This guards against a well known phenomena that causes us to focus a bit harder the second time we hear something, with the swap back to the A cable, we have a chance to reaffirm what we thought we heard as we swapped from A to B.
Again, for listening to components other than cables, use of an appropriate selector switch may be a valid way to go, as long as the different inputs are not electrically dissimilar or have a different gain.

Cymbals are not the only thing to latch onto, general percussion, a bass riff, a particular vocal, all of these will allow you to check and hone in on a particular portion of the audio spectrum, and a particular aspect of the test component. The main thing is to try and focus in on JUST that one aspect at a time, each time only on that aspect, as you swap back and forth. With a little practice and concentration, it should be possible for you to develop the ability to hear and focus in on just the cymbals or bass or vocals ONLY, and clearly enough to make some judgements about what might have changed, if anything.

If you do not hear any differences that you feel are definitive, then it may be that you are just not used to hearing any extra information that may be present. Cables are passive devices, all they can do is lose information or signals, or distort the signals. A better cable is one that is passing along the audio signal
with a minimum of losses or alterations. Other components can also be problematic if you are not used to their level of performance.

Lets think about what a cable could be modeled as. All cables have a built-in signal filter in them, and let us suppose that they have a grundge and frazzle generator built-in too. The better cables have this built-in filter set wider open in it's response to the signal, and has a lower amount of grundge and frazzle generator added. If you are used to hearing the cable with the filter that is real tight and with a smaller bandwidth, and has a certain level of grundge and frazzle, you may not appreciate a cable with a more wide open sound, or with less grundge and frazzle, because you are not used to hearing your songs this way. The other sounds you are used to hearing are still present, ad demanding your attention, so unless the previously unnoticed sounds are high enough in level to notice right away, or the grundge level has dropped enough to be immediately obvious, you may not be aware of the changes at first.
Similar concepts can apply to other audio components, they have bandwidth limitations, as well as added distortions and coloration’s.

After listening for several weeks, you may become more aware of that low level background vocal you never heard clearly before, or you may notice that the particular guitar riff had some slight string noise that you never noticed before. Once these kinds of things start happening, you might want to try that A vs.
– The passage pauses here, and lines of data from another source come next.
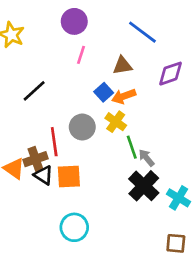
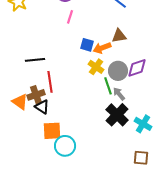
brown triangle: (122, 66) -> (119, 36), moved
purple diamond: (171, 74) -> (137, 68), moved
black line: (34, 91) -> (35, 60), moved, turned 36
blue square: (104, 92) -> (87, 45), turned -32
gray circle: (82, 127) -> (118, 71), moved
orange square: (69, 177) -> (52, 131), moved

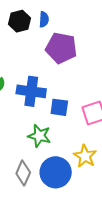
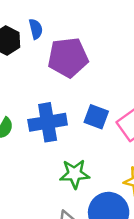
blue square: (59, 107) -> (96, 117), moved, turned 30

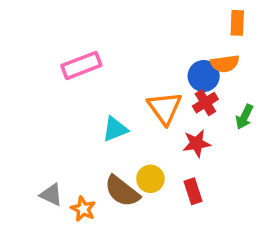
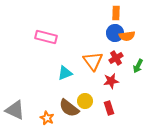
orange rectangle: (237, 23) -> (116, 13), moved
pink rectangle: (81, 65) -> (46, 37), turned 35
blue circle: (204, 76) -> (115, 33), moved
gray triangle: (51, 195) -> (15, 110), moved, size x1.5

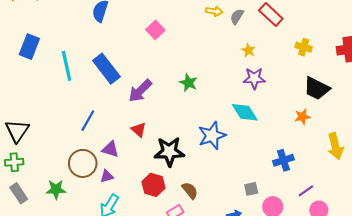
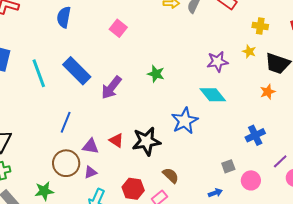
yellow star: (248, 50) -> (249, 51), moved
red triangle: (139, 130) -> (116, 140), moved
red hexagon: (153, 185) -> (133, 189), moved

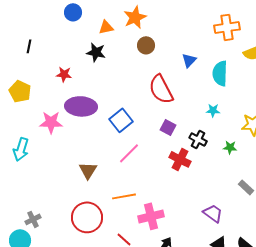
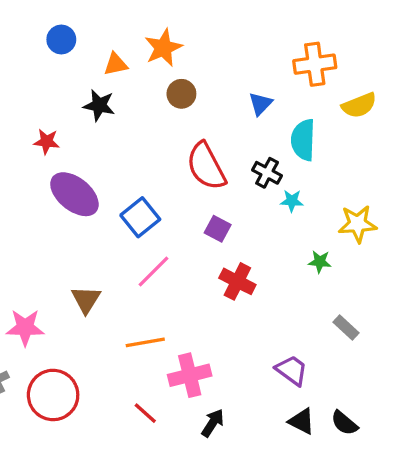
blue triangle: (189, 60) -> (260, 104), moved
purple ellipse: (81, 106) -> (74, 194), turned 36
pink star: (51, 122) -> (25, 328), moved
black cross: (198, 139) -> (267, 173), moved
red circle: (87, 217) -> (53, 395), moved

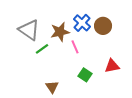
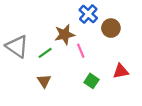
blue cross: (82, 23) -> (88, 14), moved
gray triangle: (29, 30) -> (17, 46), moved
brown triangle: (52, 87) -> (44, 81), moved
B
comparison again, and see if this time, after becoming used to a less restricting "filter", with less "grundge and frazzle generator" added, you might notice what your old cable or component was doing wrong a little more readily.

This is where the "listen for a long time before comparing components" advice comes from, and in some cases, it may be the only way to notice the differences.
On the other hand, the "grundge and frazzle generator" and the "filter" levels may have been so high on the old cable, that you might have noticed differences in clarity right away.
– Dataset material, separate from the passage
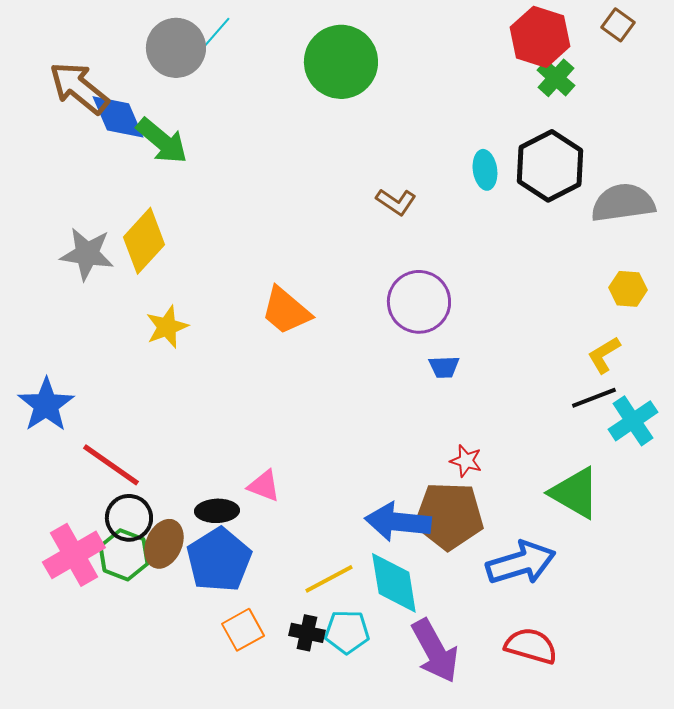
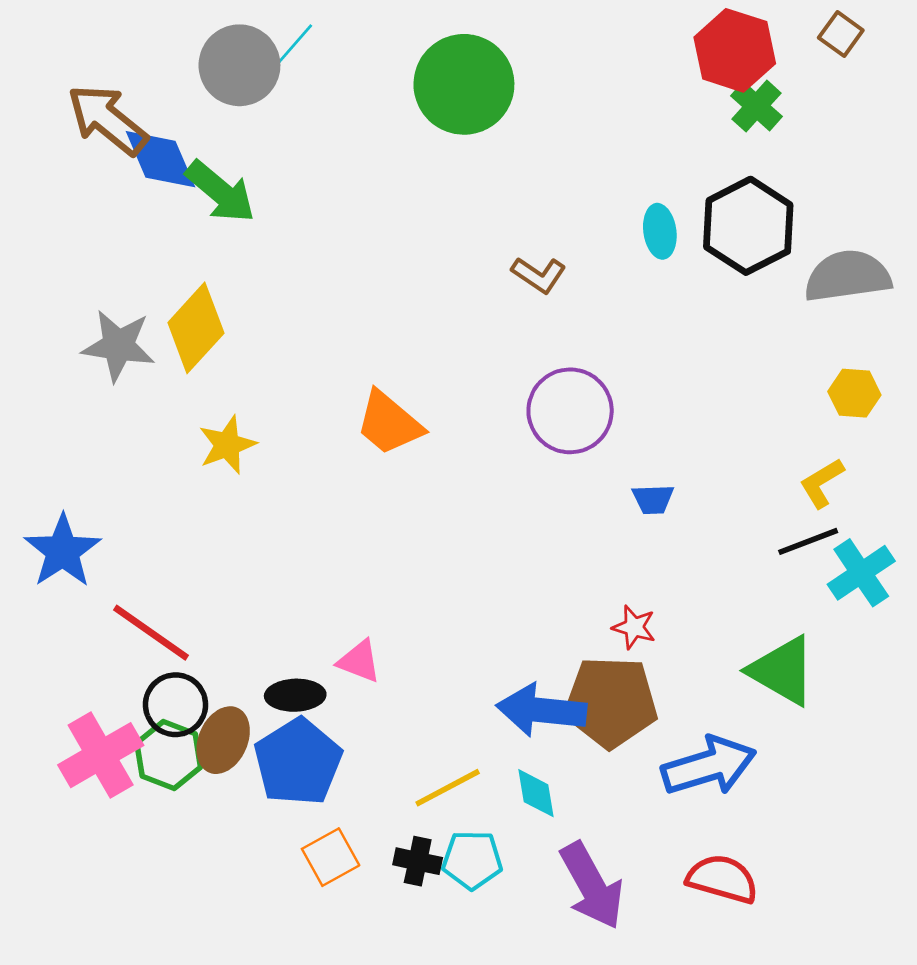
blue trapezoid: (444, 367) -> (653, 499), moved
cyan diamond: (394, 583) -> (536, 793), size x0.6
If all this seems like a lot of work, then don't even think about a DBT version of testing, and by the same token, if you don't go at least this far, then don't be surprised if you find it hard to hear an instant difference, as sometimes, the only way to hear things when you take the easy way out is to listen for a long time and let your ears become more experienced at hearing the wider open filters combined with the lower levels of grundge and frazzle.

This abridged version of a simple sighted listening method is not intended as a 100% iron-clad method or as a complete exposition of how to do it, merely as a beginning or starting point that is less fraught with pitfalls than some.

Note that by the simple expedient of using a helper to swap the cables, and having him ID the components by ONLY the designation "A" or "B", then this method of testing can become a simple blind listening test.

For more complete details, see AES preprint #3178, where I go through most of the whole process, complete with references. In this paper, I assume that the reader did have some basic knowledge of some of the popular versions of the ABX and DBT listening tests being conducted at the time.


Part 2, Listening Comparisons In More Detail.

Here is some information on how to listen during component listening comparisons, taken from my AES paper, preprint #3178, "A User Friendly Methodology for Subjective Listening tests". What earlier sections covered is summarized and condensed here:

Don't try to do too many listening trials at one sitting.

Listen to the same section of music, no longer than a minute, preferably about 45 seconds long, no shorter than 30 seconds. Repeat it for each set of trials exactly. When moving on to a new set of trials (ABA), use a fresh section of music, or rotate several different sections through so that you are not listening to the same musical segment over and over, it is too easy to become overly familiar and therefore bored with the selection if too many repeats occur in a short time frame.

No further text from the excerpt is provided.